Desplazamientos y escrituras en la obra de Joaquín Torres García

Durante los años de Universidad mientras participaba en actividades colectivas de investigación -seminarios, coloquios o congresos- lo más frecuente fue que lo hiciera sobre temas literarios; es de esas intervenciones de las cuales conservé información detallada más precisa. Se advertía a partir de los años noventa un cambio sostenido de orientación en las cátedras y centros de interés, tanto de profesores como de estudiantes. Sumado ello -por razones financieras y de moda creo recordar- a la idea de lo interactivo, multidisciplinario, cruce epistemológico, que también podría llamarse alquimia textual omitiendo la piedra filosofal, carnestolendas sin dios Momo. Situación de la recherche forzando a malabares de organización, que algunas veces eran estimulantes y otras hacían surgir criaturas monstruosas. Se abatían barreras de especialización tanto del corte literatura/civilización, como las regiones geográficas o los tiempos en torciones ortopédicas que podían fusionar la Edad Media con postmodernidad. Pasé sin quererlo por el circuito de ese período de transición; justo para ver las últimas luces del apogeo de la novela latinoamericana y el entusiasmo cotrovertido por la revolución cubana. La España peregrina se plegaba ante la movida y la Leonor machadiana era travestida por las chicas Almodóvar; más a lo lejos se distinguían los estandartes multicolores del género y escuchaban los tambores post coloniales.

Es así que recuerdo haber participado en alguna actividad sobre emigraciones y exilios; era bien cierto que los golpes de Estado en América latina daban materia para todo ello, si bien la baraja crítica ya comenzaba a salir confusa. En esos casos había protocolos poderosos, testimonios tristes que desaniman toda controversia, confusión entre sociología y poética, muchas contribuciones equivalentes ante los cuales, al leer el título de la ponencia se adivinaba la tonalidad de las conclusiones finales, habiendo como una suerte aceptada de redención histórica. En aquella oportunidad traté de hacer un aporte que fuera a la vez pertinente y original, es decir con algo uruguayo que conociera de antes, se adecuase a lo pedido por los organizadores y orientara la focal hacia la abstracción. El caso de Joaquín Torres-García era luminoso y las razones están explicitadas en el ensayo; lo que el auditorio ignoraba, era que estaba sintetizando material utilizado para mi tesis sobre Torrse-García defendida en la Universidad Autónoma de Barcelona.

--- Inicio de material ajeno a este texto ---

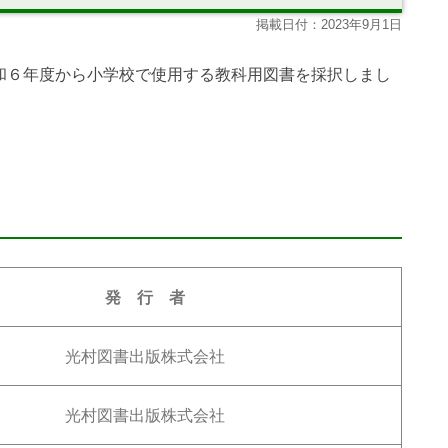
掲載日付：2023年9月1日
和６年度から小学校で使用する教科用図書を採択しまし
発 行 者
光村図書出版株式会社
光村図書出版株式会社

Desde joven me interesó el personaje y su producción en varios registros; quizá la empatía sería sin secuelas personales si J T-G hubiera limitado su tarea al taller y los pinceles, al trato con discípulos y galeristas. Dejó por el contrario una obra escrita intensa, que primero leí con curiosidad al punto de procurarme la casi totalidad de sus primeras ediciones. Luego, al instalarme en Barcelona elegí ese corpus como tema del Doctorado. Las razones menos intelectuales pueden comprenderse fácil: el itinerario entre España y Uruguay similar en el tiempo al de mi propia familia, dos temporadas descubriendo la Barcelona que guardaba trazas del paso de Torres-García. Los murales magníficos de la Generalitat en el patio de los naranjos, bibliotecas comarcales de ciudades del interior catalán tras sus escritos, las mismas galerías de Arte del novecientos, cafés como “Els quatre Gats” de la calle Montsió y barrios recoletos de la ciudad que trepan por las colinas cercanas. Estando interesado de forma prioritaria por nuestra literatura, quería indagar en diagonal eso del ser uruguayo de otra manera que escribiendo y creo haberlo logrado. Si bien trabajé los papeles teóricos, me obligué para aprender a ver lo otro velado a estudiar estética y cambiar varias horas semanales de biblioteca por obras de Museos, lo que sumaba un universalismo reflexivo en expansión. Una vez dentro del sistema Torres-García fue fascinante observar su sana ambición por salir de la zona de confort. Batallando contra obstáculos sociales de todo tipo, determinado hasta el agotamiento por crear el espíritu de otra escuela/estilo que se midiera probándose con las escuelas pictóricas del siglo XX. Estoy convencido que la mirada torresgarciana sobre la pintura mejoró mis atributos de la lectura; después los acomodos azarosos de la existencia hicieron de lo suyo. Cuando compré en Montevideo la primera edición de “Historia de mi vida” ni pensaba que terminaría viviendo en París; en cuanto a la experiencia de New York es ya tarde en esta vida y prefiero dejarlo para la próxima reencarnación.